If there is one problem with this show, it is that it is mostly women who have managed to achieve supreme excellence, which hardly suggests the much larger number of women prevented from doing so by the rampant sexism of their time were able to achieve their creative goals: talented women whose places in a photography school were instead given to men, or who were streamed into the lowest or “most feminine” levels of the profession – retouching or cheap child portraits – or who were never promoted through a studio assistant . It’s a problem that taints all attempts to regain the lost art of the disadvantaged: if you tell the same success stories that you do with white men, you risk creating the appearance of giving others an equal chance to rise.
What it really meant for the New Woman to take up photography can best be illustrated by a very clear shot by Chinese photojournalist Niu Weiyu.
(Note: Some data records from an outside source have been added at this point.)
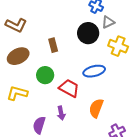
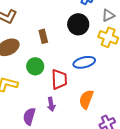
gray triangle: (108, 22) -> (108, 15), moved
red trapezoid: (69, 88) -> (59, 79), turned 60

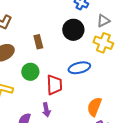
orange semicircle: (86, 99) -> (94, 107), moved

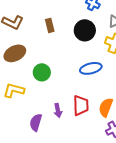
brown rectangle: (38, 42) -> (50, 25), moved
red trapezoid: (54, 85) -> (81, 105), moved

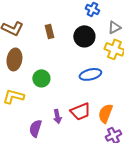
brown ellipse: (15, 53) -> (14, 59), turned -55
red trapezoid: (81, 105) -> (80, 111), turned 70

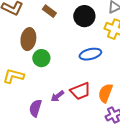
brown rectangle: (49, 31) -> (49, 11), turned -40
brown ellipse: (14, 59) -> (28, 39), moved
purple arrow: (57, 116) -> (57, 96), turned 64

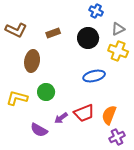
brown rectangle: (49, 11) -> (53, 33), turned -56
green circle: (41, 58) -> (46, 92), moved
purple semicircle: (35, 108) -> (39, 130), turned -78

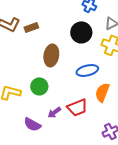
brown rectangle: (53, 33) -> (31, 27), moved
brown ellipse: (32, 61) -> (51, 55), moved
orange semicircle: (109, 115) -> (102, 92), moved

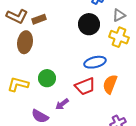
brown ellipse: (51, 55) -> (25, 42), moved
red trapezoid: (77, 107) -> (85, 86), moved

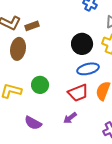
black circle: (89, 24) -> (82, 44), moved
purple arrow: (62, 104) -> (70, 118), moved

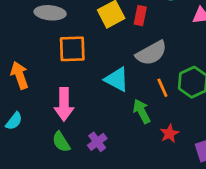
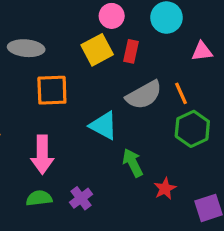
orange line: (162, 88) -> (181, 93), moved
green semicircle: (61, 142) -> (39, 198), turned 115

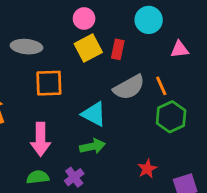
pink circle: (112, 16) -> (84, 19), moved
green arrow: (133, 163) -> (92, 146), moved, turned 105

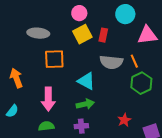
pink triangle: (180, 49) -> (147, 35), size x1.5
gray semicircle: (129, 87) -> (111, 62), turned 35
purple cross: (74, 177) -> (81, 126), moved, turned 32

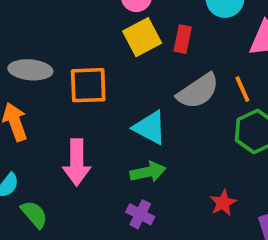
gray ellipse: (38, 33) -> (30, 70), moved
gray semicircle: (111, 62) -> (198, 91), turned -40
green semicircle: (46, 126) -> (34, 214), moved, turned 56
purple cross: (81, 126) -> (140, 214), turned 32

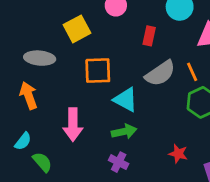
yellow square: (142, 37) -> (77, 29), moved
orange square: (88, 85) -> (98, 71), moved
red star: (223, 203) -> (178, 154), turned -30

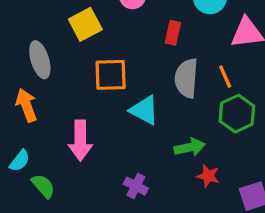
gray ellipse: (40, 58) -> (40, 60), turned 68
gray semicircle: (160, 73) -> (186, 78), turned 128
green arrow: (124, 132) -> (190, 147), moved

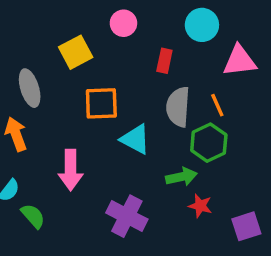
green hexagon: (237, 114) -> (209, 143), moved
purple cross: (136, 186) -> (127, 216), size x1.6

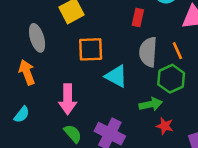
green semicircle: (33, 216) -> (73, 134), moved

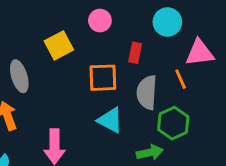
orange square: (91, 49) -> (103, 78), moved
orange line: (177, 51) -> (181, 79), moved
As recorded by her colleague Shu Ye, Niu is standing with her camera on the edge of a cliff. Every photographer took this daring pose, at least culturally, by simply clicking a shutter button.
Some of the women featured at the Met actually took over studios originally run by husbands or fathers. In the Middle East and Asia, this gave them access to a reality that men could not document: Taken in Palestine in the 1930s, a photo of a businesswoman who describes herself as “Karimeh Abbud, Lady Photographer” shows three women who standing completely in front of the camera self-confidence – the youngest smile broadly into the lens – in a relaxed shot that a man would hardly be able to capture.
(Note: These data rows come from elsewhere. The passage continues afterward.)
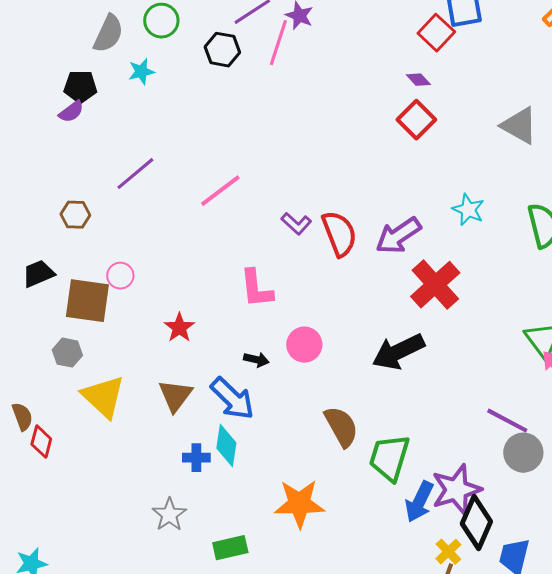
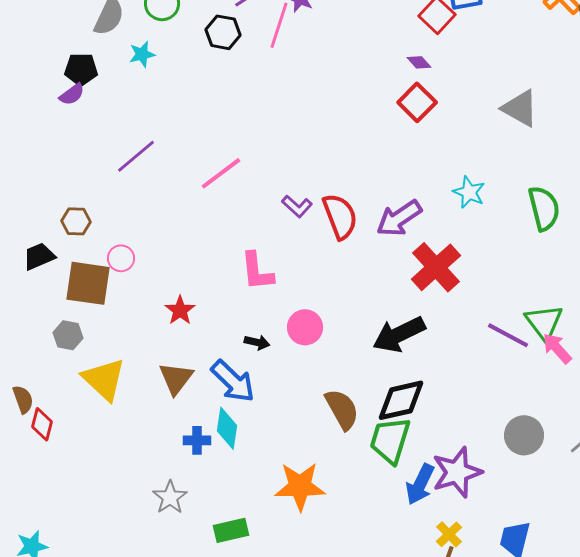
brown hexagon: (75, 215) -> (76, 221), moved
purple line: (507, 421) -> (508, 335), moved
black diamond: (476, 523) -> (401, 400), moved, turned 54

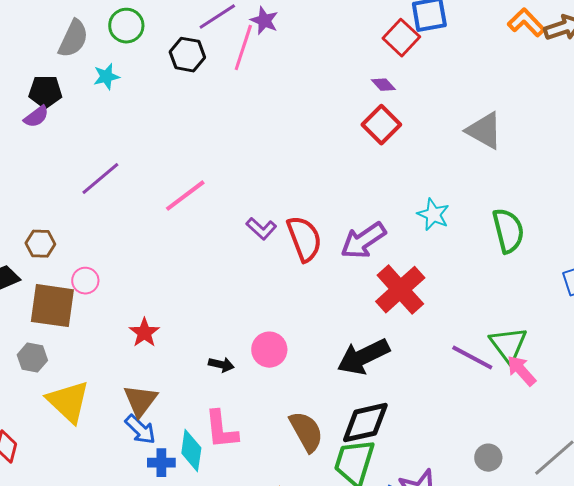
pink L-shape: (257, 271) -> (221, 430), moved
blue arrow: (233, 381) -> (140, 430), moved, size x0.7
gray circle: (524, 435) -> (488, 458), size x0.7

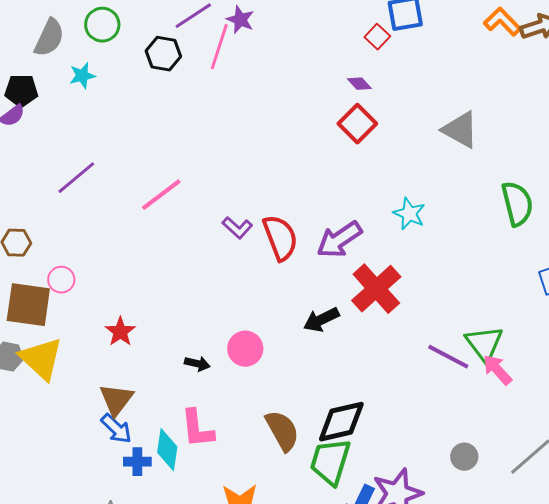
red square: (401, 38) -> (377, 37), size x0.7
green semicircle: (508, 231) -> (517, 204), moved
black arrow: (363, 357) -> (321, 320), moved, size x0.7
yellow triangle: (68, 402) -> (41, 359), moved

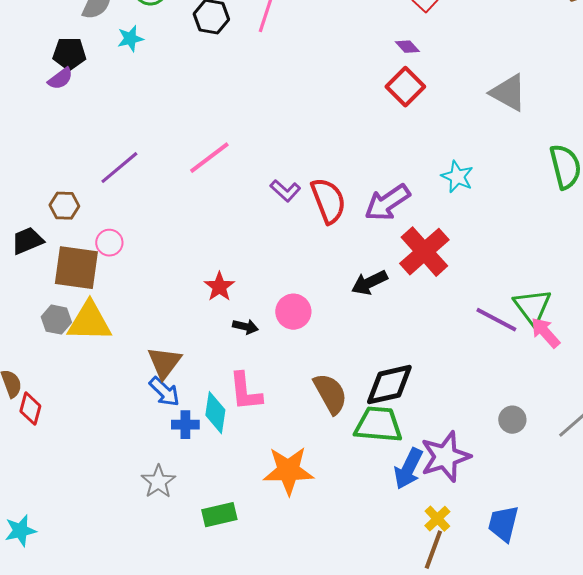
purple line: (76, 178) -> (119, 168), moved
red star: (120, 332) -> (219, 287), moved
yellow triangle: (41, 359) -> (89, 322), turned -42
green trapezoid: (330, 462) -> (378, 425), turned 78

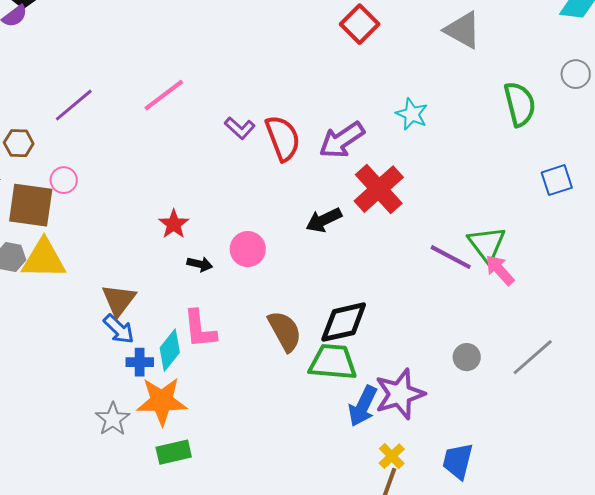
cyan diamond: (215, 413) -> (170, 350), turned 30
orange star: (288, 471) -> (162, 401), moved

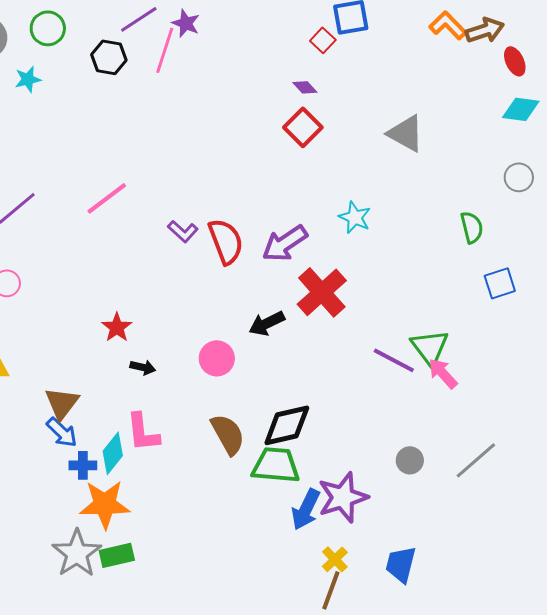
green semicircle: (520, 104) -> (472, 227), moved, size x0.7
pink circle: (248, 249) -> (217, 358), moved
gray star: (113, 419) -> (77, 553), moved, size x1.4

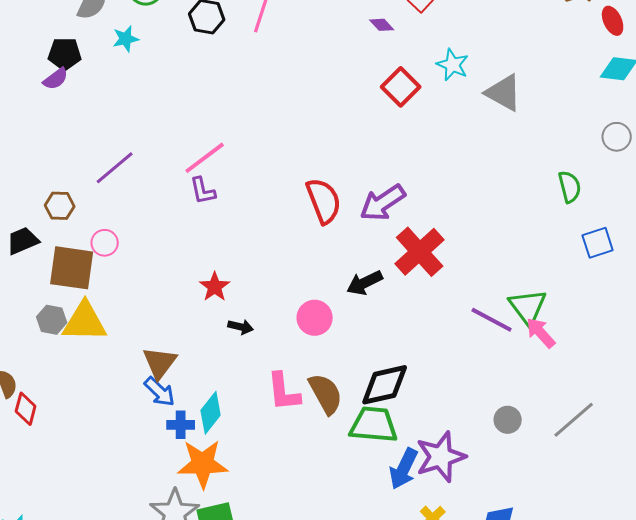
purple diamond: (305, 87) -> (382, 25), moved
cyan star: (355, 217) -> (453, 65), moved
purple L-shape: (183, 231) -> (203, 191), moved, turned 36
pink L-shape: (143, 432) -> (284, 392), moved

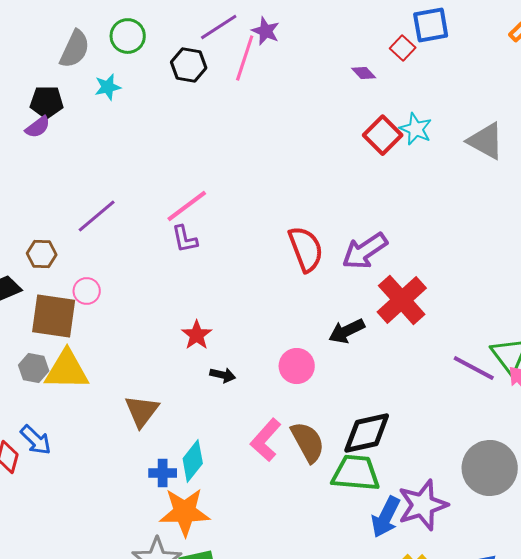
cyan star: (453, 65) -> (416, 129), moved
blue arrow: (160, 392) -> (36, 440), moved
pink L-shape: (284, 392) -> (266, 440), turned 48
gray circle: (508, 420) -> (490, 468), size x2.0

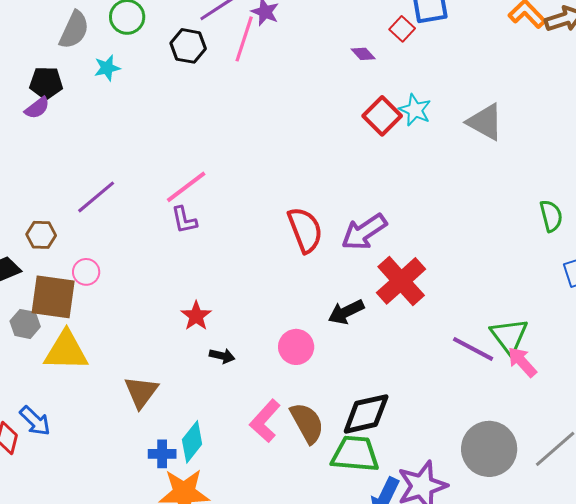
gray hexagon: (34, 368) -> (25, 324), moved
For women in the West, gender was almost as important. If taking a camera was labeled “male”, many new women in Europe were happy to be dissuaded from it: Again and again they portray themselves with the shortest bobs, sometimes so short that they are read as male hairstyles. Cahun, who at times had almost been shortened, once wrote “Masculine? Feminine? It depends on the situation. Neuter is the only gender that always suits me. “
Margaret Bourke-White, a true celebrity American photographer, photographs herself in a bob long enough to cover her ears, but this almost girly style is more than offset by masculine wool pants. (In the 1850s, Rosa Bonheur had to get a police license to wear pants when she was drawing The Horse Breakers of Paris. In 1972, my grandmother, who was born the New Woman’s age, was boasting of the courage she recently had teamed up to wear pants at work.)
A new woman who clicks the shutter button seems to see almost as much as any other subject in front of her lens. Bourke-White’s photo of Fort Peck Dam featured on the cover of the first modern issue of Life magazine in 1936. and it got this game because it was shot by her: The editors tell of this “surprising” fact, how they introduce their new magazine, and how they “couldn’t prevent Bourke-White from running away with their first nine” . Pages.”
If a subject is actually a different woman, Sagittarius and Sitter can collapse into one. Lola Álvarez Bravo, the great Mexican photographer, once photographed a woman with shadows on her face, entitled “In her own prison”. As a photographic everywoman, Álvarez Bravo gets along like in the same prison.
To capture the plight of women in Catholic Spain, Kati Horna illuminated the barred windows next to a cathedral with the face of a girl; It’s hard not to see the huge eye looking at us behind these bars as belonging to Horna herself, looking through the viewfinder.
For centuries, before women became new, women had been objectified and observed in a way that probably few men are. The recording of the camera did not distract the gaze from a new woman; it could bring them even more clearly into focus. But thanks to photography, she was able to begin to look back with strength at the world around her.
The new woman behind the camera
Until October 3, Metropolitan Museum of Art, 1000 Fifth Avenue, metmuseum.org. 212-535-7710; metmuseum.org.